In summary, the authors developed STdeconvolve as a tool for analyzing ST data to recover cell type ratios and transcriptional profiles without relying on single-cell transcriptomics references. The analysis demonstrates that STdeconvolve can generalize the expected biology and provide competitive performance with existing supervised methods when a suitable single-cell reference is available, as well as potentially superior performance when a suitable single-cell reference is not available. In general, it is expected that STdeconvolve will be useful for studying the spatial relationships between transcriptionally distinct cell types in complex heterogeneous tissues.
Method (headache)arithmeticIt's happening again.)
LDA Modeling (this model, is what we should focus on)
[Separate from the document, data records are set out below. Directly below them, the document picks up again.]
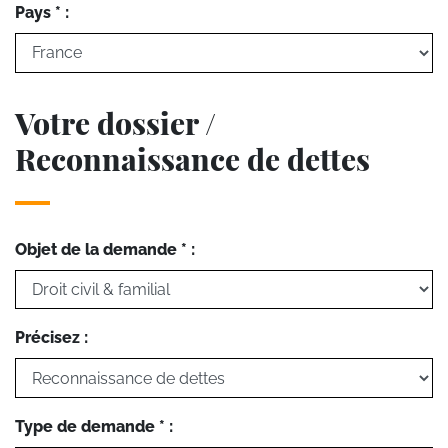
Pays * :
Votre dossier /
Reconnaissance de dettes
Objet de la demande * :
Précisez :
Type de demande * :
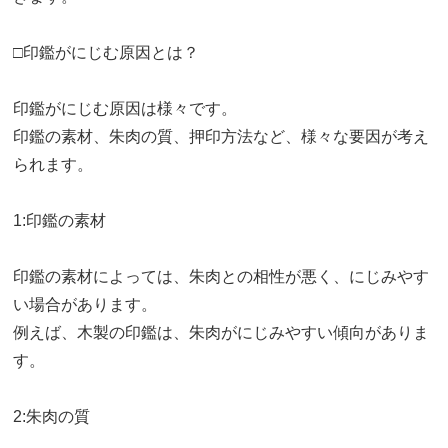
□印鑑がにじむ原因とは？
印鑑がにじむ原因は様々です。
印鑑の素材、朱肉の質、押印方法など、様々な要因が考え
られます。
1:印鑑の素材
印鑑の素材によっては、朱肉との相性が悪く、にじみやす
い場合があります。
例えば、木製の印鑑は、朱肉がにじみやすい傾向がありま
す。
2:朱肉の質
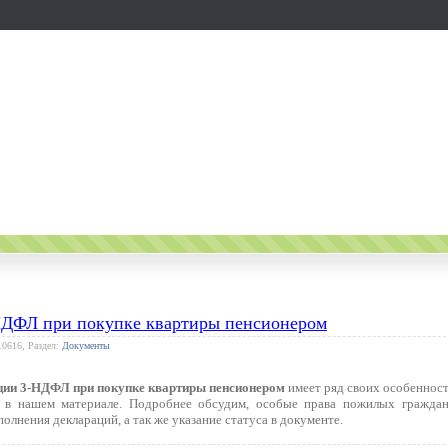
НДФЛ при покупке квартиры пенсионером
10616, Раздел:
Документы
ции 3-НДФЛ при покупке квартиры пенсионером
имеет ряд своих особенност
 в нашем материале. Подробнее обсудим, особые права пожилых гражда
олнения деклараций, а так же указание статуса в документе.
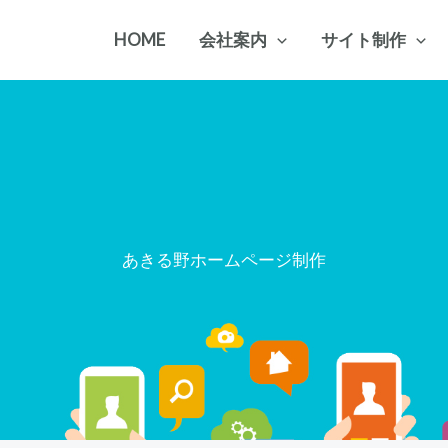
HOME
会社案内
サイト制作
あきる野ホームページ制作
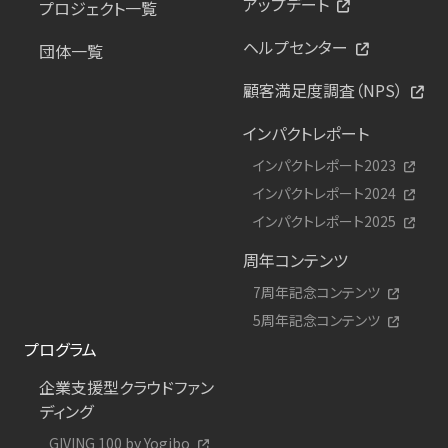
アップデート
プロジェクト一覧
ヘルプセンター
団体一覧
顧客満足度調査（NPS）
インパクトレポート
インパクトレポート2023
インパクトレポート2024
インパクトレポート2025
周年コンテンツ
7周年記念コンテンツ
5周年記念コンテンツ
プログラム
企業支援型クラウドファン
ディング
GIVING 100 by Yogibo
Selection of genes for LDA model
Selection of LDA model with optimal number of cell-types
Comparison between methods
Finally, let's take a look at the sample code
(of cargo etc) load
-
require(remotes)
-
remotes::install_github('JEFworks-Lab/STdeconvolve')
-
library(STdeconvolve)
-
data(mOB)
-
pos <- mOB$pos
-
cd <- mOB$counts
-
annot <- mOB$annot
STdeconvolve
The first feature selects genes that are most likely to be relevant for distinguishing cell types by looking for genes that are highly overdispersed across ST pixels. Pixels with too few genes or genes with too few reads can also be removed.
-
## remove pixels with too few genes
-
counts <- cleanCounts(counts = cd,
-
.size = 100,
-
= 1,
-
= 1)
-
## feature select for genes
-
corpus <- restrictCorpus(counts,
-
removeAbove=1.0,
-
removeBelow = 0.05,
-
alpha = 0.05,
-
plot = TRUE,
-
verbose = TRUE)
STdeconvolve
Latent Dirichlet allocation (LDA), a generative statistical model commonly used in natural language processing, is then applied to find theK
A potential cell type.STdeconvolve
fit a range of LDA models to inform the bestK
The choice.
-
## Note: the input corpus needs to be an integer count matrix of pixels x genes
-
ldas <- fitLDA(t(as.matrix(corpus)), Ks = seq(2, 9, by = 1), plot=TRUE, verbose=TRUE)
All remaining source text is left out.